身穿大红锦衣的平阳公主,一阵风似的卷了进来,随着便是她爽朗的笑声:“母后,这么好的春天,您怎么坐在帐子里犯困?也不带着宫人出去游玩。”

“我哪里有心思!”王太后皱眉轻叹。

“又怎么了?”平阳公主环抱着太后的双肩,撒娇地问道。

王太后瞥了她一眼:“几个月了?”

平阳公主的脸上泛出了一层酡红:“您看出来了?四个月。”

“肚子这么蠢。”王太后的口气十分尖酸,“我怀着你的时候,都七个月了还没人能看出来。你瞧瞧自己的模样,一摇一摆像只小母鸭。”

“这是个儿子!”平阳公主抚摸着肚皮,骄傲地笑道。

王太后不耐烦地看了她一眼:“有什么事吗?没事少来烦我。娘心里不高兴。”

平阳公主搂住母亲的双肩,娇嗔地笑道:“娘,我知道你为什么不高兴。”

“少用这副自以为是的腔调和我说话,”王太后扭过头去,“我见了你就烦。去,皇上在后苑射鹿,正等你呢。”

平阳公主鼓起了腮帮,不太高兴地哼道:“娘,我到底是不是你最疼爱的女儿?”

“不是。”王太后干脆利落地回答她,“你天天生活在绮绣丛中,生活奢靡不堪,门前的车马络绎不绝,全长安城中所有的达官显贵,都在你的门前卑躬屈膝,除了要钱,除了宫宴,除了替你手下的人要官,你还有什么时候想过娘?”

平阳公主从来没有听过母亲用这么尖刻的语言和她说话,她一时竟发呆地说不出话来。

她怔怔地注视着母亲那张未老先衰的脸,不过四十出头的年纪,王太后的脸上已经皱纹丛生,眼睛黯淡失色,毫无神采。

“娘……”平阳公主怯怯地唤道。

王太后这才发现,自己的话语已经深刻地伤害了女儿。

她忽然回过神来,忙拭去腮边的一颗冷泪,勉强笑道:“平阳,对不住,娘心里烦,说话也尖刻刺耳,你别往心里去。”

“唔。”平阳公主打量着自己多年来形影不离的母亲,总觉得她有什么地方不对劲。

“其实,”王太后又恢复了那副精明强干的神情,“我只是因为看见你身怀有孕,才勾起了心事。”

“怎么?”平阳公主在妆台边坐下来。

“阿娇嫁入东宫三年,又被立为皇后两年,五年来,她一直没有半点动静。”太后深深地锁起了眉头。

新立的皇后,二十三岁的陈阿娇,是从前炙手可热的馆陶长公主的女儿,窦太皇太后的外孙女,美貌而傲慢。

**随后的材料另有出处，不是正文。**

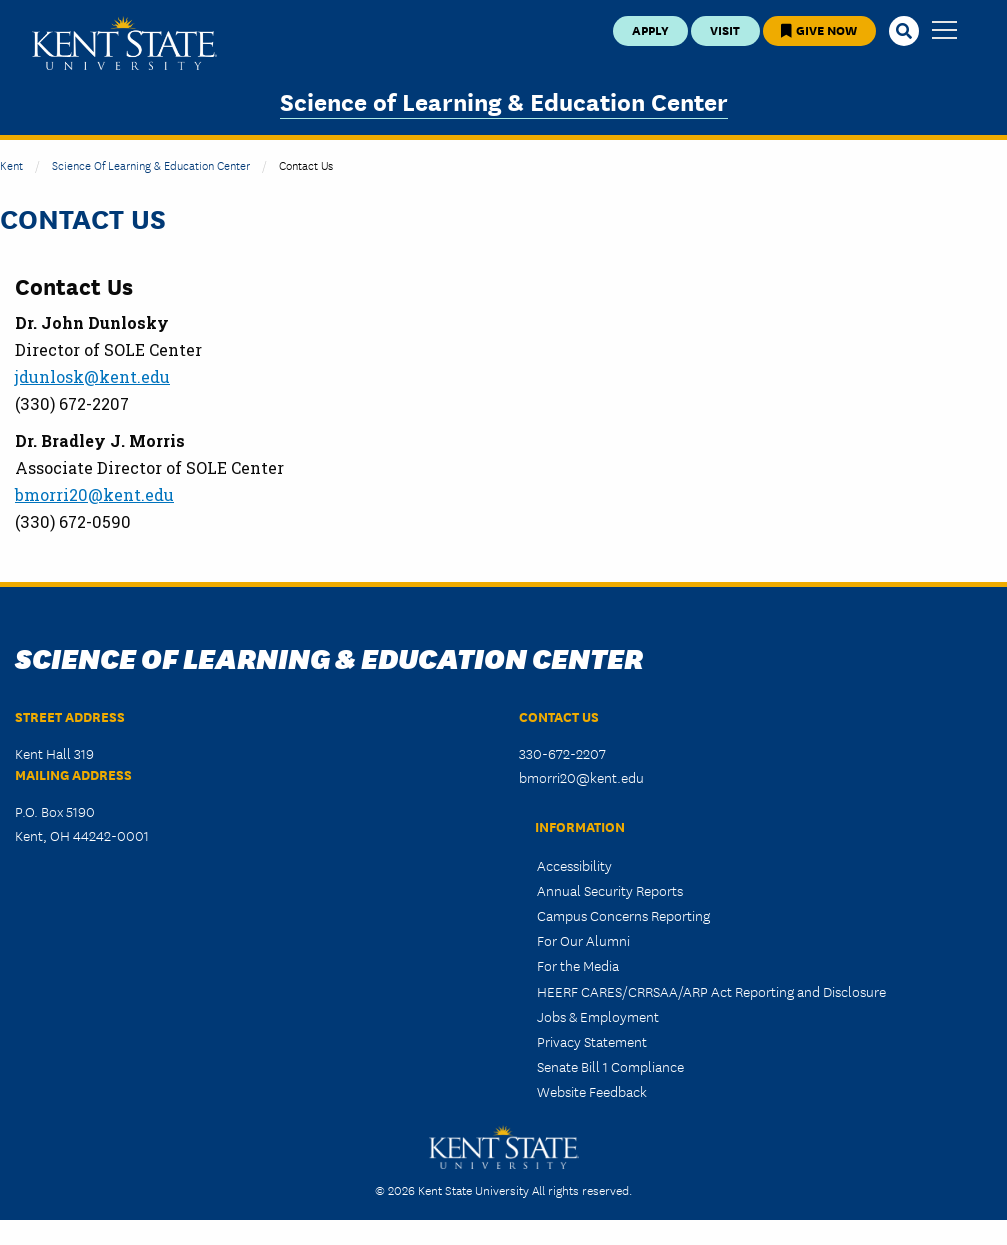  Describe the element at coordinates (94, 494) in the screenshot. I see `bmorri20@kent.edu` at that location.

“皇上今年已经十九岁了,还没有子嗣。先帝在这个年龄时,已经有三子四女了。”

平阳公主这才明白过来,她“嗨”了一声,笑道:“这有什么好急的?阿娇比皇上大四岁,嫁入东宫时,皇上才十四岁,怎么能养儿子?这些年阿娇生活散漫,常常彻夜不睡地大开宫宴,陪皇上在上林苑夜游,又喝酒过度,想是伤了身子,养一养也就好了。娘不必担心,我认识一个咸阳乡下的老宗室,是个儒医,家传奇药,专看妇科的,人称‘送子皇孙’,娘,明儿我就叫他入宫替阿娇看看。”

“真像你说得那么灵就好了,阿娇这三四年来求医问药,不知花了多大力气,也没有一点怀胎的迹象。”王太后一边说着,一边慢慢地在妆台上整理着那只小木匣。

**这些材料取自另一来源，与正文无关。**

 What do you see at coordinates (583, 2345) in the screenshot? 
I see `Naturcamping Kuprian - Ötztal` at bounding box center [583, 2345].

平阳公主觉得这木匣十分眼熟,似乎自己很小的时候就曾见过它,而每次母亲取出这只木匣来,表情都有些伤感。

“那也不妨啊,”平阳一边暗自苦想这只旧木匣的来历,一边就着母亲的话题说下去,“阿娇不会生,皇上还可以临幸别的女人嘛。后宫里最近有没有进新贵人?”

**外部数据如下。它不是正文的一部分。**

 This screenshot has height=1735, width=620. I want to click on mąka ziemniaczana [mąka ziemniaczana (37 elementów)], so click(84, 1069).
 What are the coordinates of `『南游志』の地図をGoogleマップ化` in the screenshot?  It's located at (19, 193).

“就是这件事难办。”王太后从匣内取出一只小小的红色绸缎荷包,打开来怔怔地瞧了一会儿,神情怆然,“阿娇自己肚皮不争气,还悍妒异常,不要说选妃,就连上个月皇上和上大夫韩嫣到永巷去喝了一夜酒,阿娇都有本事把皇上的脸抓个稀烂,弄得皇上三天没敢上朝。”

平阳公主看见王太后的眼角竟然挂了一颗泪,不禁大吃一惊,这红色的绸缎荷包里,到底是些什么东西?

“什么!”她接着母亲的话,愤愤地问道,“阿娇也太过分了!仗着自己母家的势力,这样跋扈!汉皇的后宫里不许有别的女人吗?她也不问问自己的娘,仅是馆陶长公主那些年来送入宫的年轻妃子,没有一百,也有八十!这个凶女人,她应该来和太后学一学怎样做好大汉皇后。当年,太后亲自主持过的汉宫选秀,算将起来,大大小小就有六次!父皇驾崩时,宫里面殉死的十七个嫔妃,都是天下少有的绝色美人,全葬在霸陵里,在地下陪着先帝。像阿娇这样的醋坛子,也配做大汉皇后?”